*INSTRUCTIONS TO FOLLOW*.
Could you copy out all the lines in the material below where the word "rendez" occurs?

*SUPPLIED DATA*.
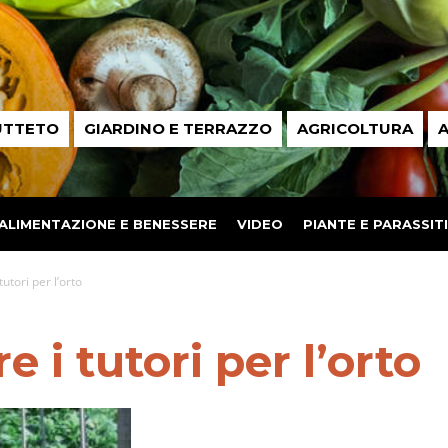
UTTETO
GIARDINO E TERRAZZO
AGRICOLTURA
A
ALIMENTAZIONE E BENESSERE
VIDEO
PIANTE E PARASSITI
utori per l’orto
 i tutori per l’orto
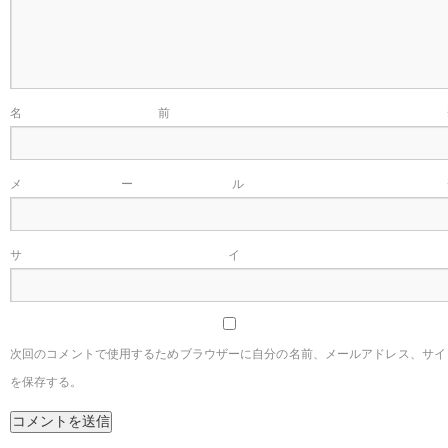
名前
メール
サイ
次回のコメントで使用するためブラウザーに自分の名前、メールアドレス、サイ
を保存する。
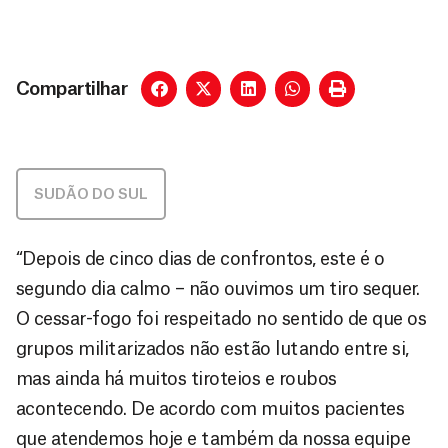
Compartilhar
SUDÃO DO SUL
“Depois de cinco dias de confrontos, este é o
segundo dia calmo – não ouvimos um tiro sequer.
O cessar-fogo foi respeitado no sentido de que os
grupos militarizados não estão lutando entre si,
mas ainda há muitos tiroteios e roubos
acontecendo. De acordo com muitos pacientes
que atendemos hoje e também da nossa equipe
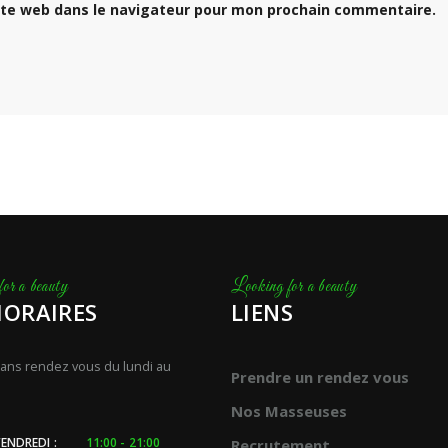
ite web dans le navigateur pour mon prochain commentaire.
HORAIRES
LIENS
ans rendez vous du lundi au
Prendre un rendez vous
Nos Masseuses
ENDREDI :
11:00 - 21:00
Recrutement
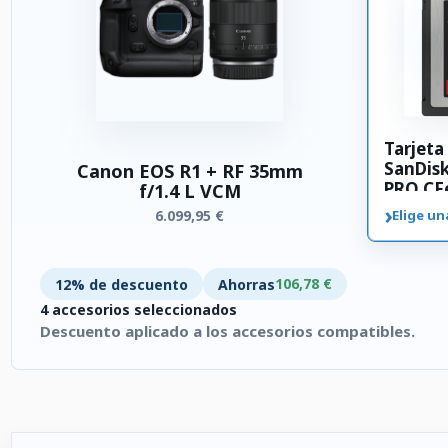
Tarjet
SanDis
Canon EOS R1 + RF 35mm
PRO CFe
f/1.4 L VCM
›
6.099,95 €
Elige un
106,78 €
12% de descuento
Ahorras
4 accesorios seleccionados
Descuento aplicado a los accesorios compatibles.
4 accesorios seleccionados. Descuento aplicado a los accesor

*REPLY*.
ans rendez vous du lundi au
Prendre un rendez vous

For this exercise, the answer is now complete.